### Problem statement
Using the entries that follow, give only the number of lines with the word "España" in them.

### Given data
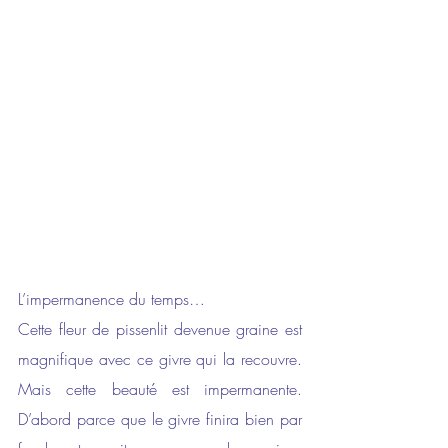
L’impermanence du temps…
Cette fleur de pissenlit devenue graine est 
magnifique avec ce givre qui la recouvre. 
Mais cette beauté est impermanente. 
D’abord parce que le givre finira bien par 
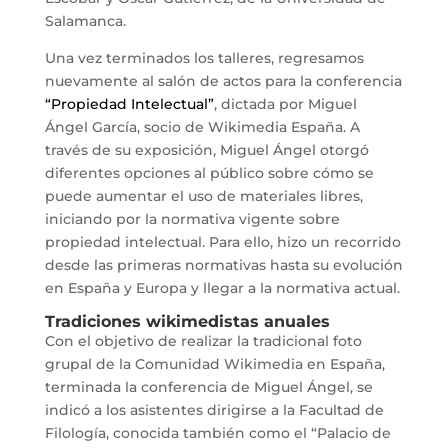
Salamanca.
Una vez terminados los talleres, regresamos
nuevamente al salón de actos para la conferencia
“Propiedad Intelectual”
, dictada por Miguel
Ángel García, socio de Wikimedia España. A
través de su exposición, Miguel Ángel otorgó
diferentes opciones al público sobre cómo se
puede aumentar el uso de materiales libres,
iniciando por la normativa vigente sobre
propiedad intelectual. Para ello, hizo un recorrido
desde las primeras normativas hasta su evolución
en España y Europa y llegar a la normativa actual.
Tradiciones wikimedistas anuales
Con el objetivo de realizar la tradicional foto
grupal de la Comunidad Wikimedia en España,
terminada la conferencia de Miguel Ángel, se
indicó a los asistentes dirigirse a la Facultad de
Filología, conocida también como el “Palacio de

### Written solution
3